Much of M. John Harrison’s new novel, The Sunken Land Begins to Rise Again, takes place in Shropshire. It is the first and only book I’ve read which captures the feeling of ambient decay, provincial listlessness and gloom that I felt so strongly growing up and which is always at risk of surging over me again — not just when I go back, but whenever I go to small towns anywhere in the Midlands. Harrison’s is an imaginary Shropshire, of course, one invented by the author from a composite of various towns and locations in the county, but for those who grew up there and who know the area, many of the sites are easily recognisable. I was deeply aware while reading it of my own projections: even though the geography of the novel is fictionalised, it was irresistible for me to find real referents for the places Harrison writes about. Elements of Shrewsbury, Bridgnorth, Ironbridge appear in the town to which which one of the two protagonists of the novel, Victoria, moves after her mother’s death. In the second part of the book, focused on this town, Victoria spends a good amount of time in Pearl’s café. Pearl’s café is a fictional café, but while I was reading these chapters I could only envisage it as a particular café in Bridgnorth, the name of which I don’t know and won’t look up, if it even still exists, where I once sat while my maternal grandmother argued with a waitress over something, and — to throw her weight — said that she (my grandmother) knew the café’s owner, had known him for years, he used to drink in her pub. At which the waitress, nonplussed and calm, said she’d never heard of the man my grandmother was talking about, and put the bill on the table, while I stared at my feet, crimson.

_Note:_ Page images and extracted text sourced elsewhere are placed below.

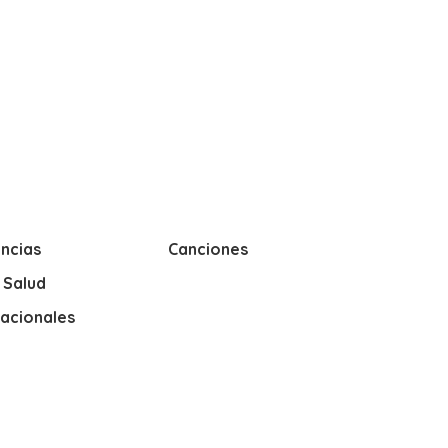
ncias
Canciones
y Salud
nacionales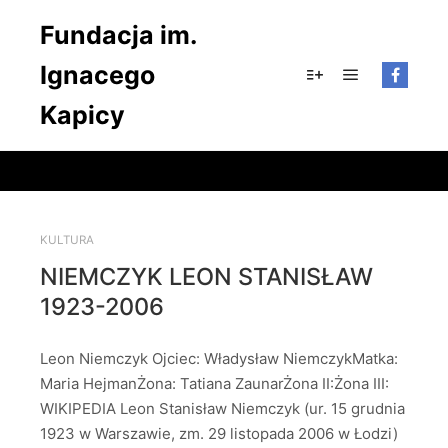
Fundacja im.
Ignacego
Główne men
Więcej informacji
Kapicy
KULTURA
NIEMCZYK LEON STANISŁAW
1923-2006
Leon Niemczyk Ojciec: Władysław NiemczykMatka:
Maria HejmanŻona: Tatiana ZaunarŻona II:Żona III:
WIKIPEDIA Leon Stanisław Niemczyk (ur. 15 grudnia
1923 w Warszawie, zm. 29 listopada 2006 w Łodzi)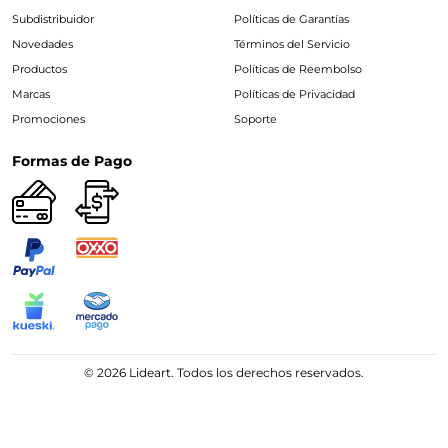
Subdistribuidor
Políticas de Garantías
Novedades
Términos del Servicio
Productos
Políticas de Reembolso
Marcas
Políticas de Privacidad
Promociones
Soporte
Formas de Pago
© 2026 Lideart. Todos los derechos reservados.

Childe Beckwith, a fictional estate in the novel, with lakes and landscaped gardens and a garden shop which specialises in the roses of the family, is also a composite location. As soon as I read the name of some of the roses sold there — “Shropshire Lad”, “Shropshire Lass” — and the description of the “spindly legged Italianate tables” in the café, I see the David Austin Roses Centre near Albrighton, where, after the death of my father, my partner and I went with my mother to help her choose some roses for her garden. (Shropshire Lad was one of them, of course.) When Victoria visits this location again, later in the novel, around Christmas, Harrison demonstrates in a single sentence the ease with which he traverses the knotty histories of power and domination embedded in the English landscape:

There she found the car parks deserted, the manor house closed up, the family in Barbados — as they had been every Christmas since 1956 — renewing themselves even as they renewed their ties to the old slave and sugar assets, while at home the cedars closed over darkening lawns and the wet, lucid sandstone flags reflected skies a Roman legionary would have recognised.

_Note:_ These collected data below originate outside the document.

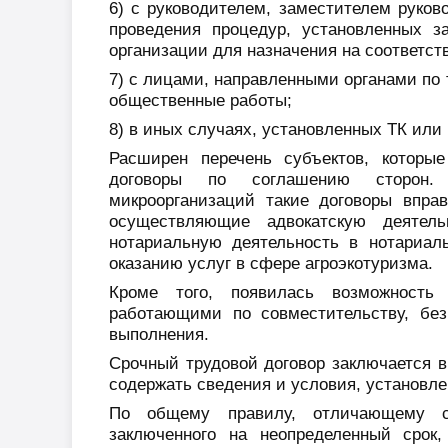
6) с руководителем, заместителем руков
проведения процедур, установленных з
организации для назначения на соответс
7) с лицами, направленными органами по 
общественные работы;
8) в иных случаях, установленных ТК ил
Расширен перечень субъектов, которы
договоры по соглашению сторон.
микроорганизаций такие договоры впра
осуществляющие адвокатскую деятель
нотариальную деятельность в нотариал
оказанию услуг в сфере агроэкотуризма.
Кроме того, появилась возможность
работающими по совместительству, без
выполнения.
Срочный трудовой договор заключается 
содержать сведения и условия, установле
По общему правилу, отличающему ср
заключенного на неопределенный срок,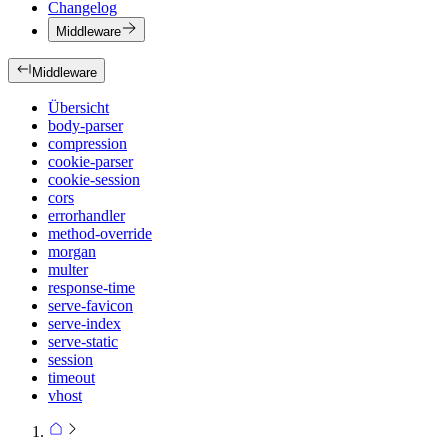
Changelog
Middleware
Middleware
Übersicht
body-parser
compression
cookie-parser
cookie-session
cors
errorhandler
method-override
morgan
multer
response-time
serve-favicon
serve-index
serve-static
session
timeout
vhost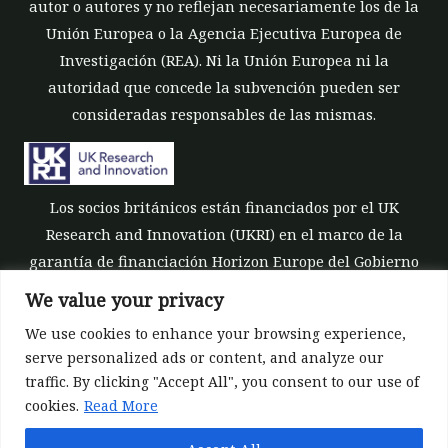
autor o autores y no reflejan necesariamente los de la
Unión Europea o la Agencia Ejecutiva Europea de
Investigación (REA). Ni la Unión Europea ni la
autoridad que concede la subvención pueden ser
consideradas responsables de las mismas.
Los socios británicos están financiados por el UK
Research and Innovation (UKRI) en el marco de la
garantía de financiación Horizon Europe del Gobierno
del Reino Unido [número de subvención 10039700].
We value your privacy
We use cookies to enhance your browsing experience,
serve personalized ads or content, and analyze our
traffic. By clicking "Accept All", you consent to our use of
cookies.
Read More
©All rights reserved 2022-2026 | ReForest project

This sentence is masterful, covering as it does two thousand years of British history. The closed and deserted rural day trip destination; the economies of violence of colonialism; the feeling of unchanging weather patterns going back to the Roman conquest. Closed houses, closed trees, darkening lawns, set against the continued renewal of the wealth of the gentry, the wet lucidity of the sandstone terrace.

In the fourth chapter of the novel, Shaw — the other protagonist of the book, a man who in the midst of a crisis has found himself in a job that he doesn’t understand — is sent by his employer to observe the progression of a trial in a Midlands town. I had a feeling of unease reading these pages, as if I knew something unpleasant was coming. When I turn the page, and see the words “Dogpole” and “Grope Lane”, and see Shrewsbury emerge from the composite like the image embedded and hidden in an autostereogram, I feel a kind of squirming mixture of displeasure and pleasure. Why, I wonder? As soon as I recognise Shrewsbury in the description, I remember a similar feeling — another uncanny moment of recognition: the first time I went to the California Theatre, on Kittredge Street in Berkeley, as I was walking upstairs from the lobby to the screens I had a feeling of uneasy familiarity, before realising with a shudder that it was because the layout of the cinema was identical to that of the Majestic in Bridgnorth, where my maternal grandmother sometimes took me as a child, where I saw Brokeback Mountain, where I hadn’t been — or thought of — for years. The Majestic was built in 1937; The California Theatre in 1913. The exteriors are different — The California is Greek Revival, while the Majestic is Art Deco — but the interiors are the same. Or, at least, they felt to me to be the same. This was an involuntary memory. Not quite an involuntary memory in the Proustian sense of the phrase, because it didn’t exactly open me up to a new sensory awareness of the past — it disoriented me, and made me so distracted that I can’t remember anything about the film I was there to see.

Of course, what I’m circling around here is Freud’s description of the uncanny as “that class of the terrifying which leads back to something long known to us, once very familiar.” In his well-known essay from 1919, Freud writes about the “involuntary return to the same situation” which results in a feeling of “helplessness and something uncanny.” “As, for instance, when one is lost in a forest in high altitudes, caught, we will suppose, in mountain mist, and when every endeavour to find the marked or familiar path ends again and again in a return to the same spot.” Freud tells us that “if psychoanalytic theory is correct in maintaining that every emotional affect, whatever its quality, is transformed by repression into morbid anxiety, then among such cases of anxiety there must be a class in which the anxiety can be shown to come from something repressed which recurs.” This morbid anxiety is the uncanny, something familiar and established in the mind which has been estranged through repression. I won’t now go into the relation between forgetting and repression in Freud, or in my own personal history; I won’t get into what exactly it is about Shropshire that I might have forgotten, and what I might have repressed.

How to characterise this novel? It is not quite genre fiction, as far as I understand that term. It is not quite realism, either, even though there is a lot of reality in it — too much for me at points. It is a writing of the provincial everyday uncanny; a novel about the return of the repressed, about feeling lost and unable to find your bearings, about the sense that the world and other people in it are engaged in an incomprehensible and indecipherable task, which you can relate to only abstractly, a task about which at times you feel the risk of being caught up in like an eddy, and, at other times, you feel as though it is something that will always be inaccessible to you. One of the important geographical images in The Sunken Land Begins to Rise Again is the Aqualate Mere, which — despite being the largest body of water in the Midlands — is at no point more than one metre deep. This is a few miles from the town where I spent a few years at school, travelling an hour or so on the bus back and forth each day through small villages that I soon couldn’t stand to look at anymore. The Aqualate Mere, large but shallow: this seemed to me to be what Shropshire was like when I was growing up there. But The Sunken Land Begins to Rise Again has unlocked something about the county for me; something inchoate, unsettling, familiar. “Places,” Harrison reminds us, “force you to live the life that goes on there.”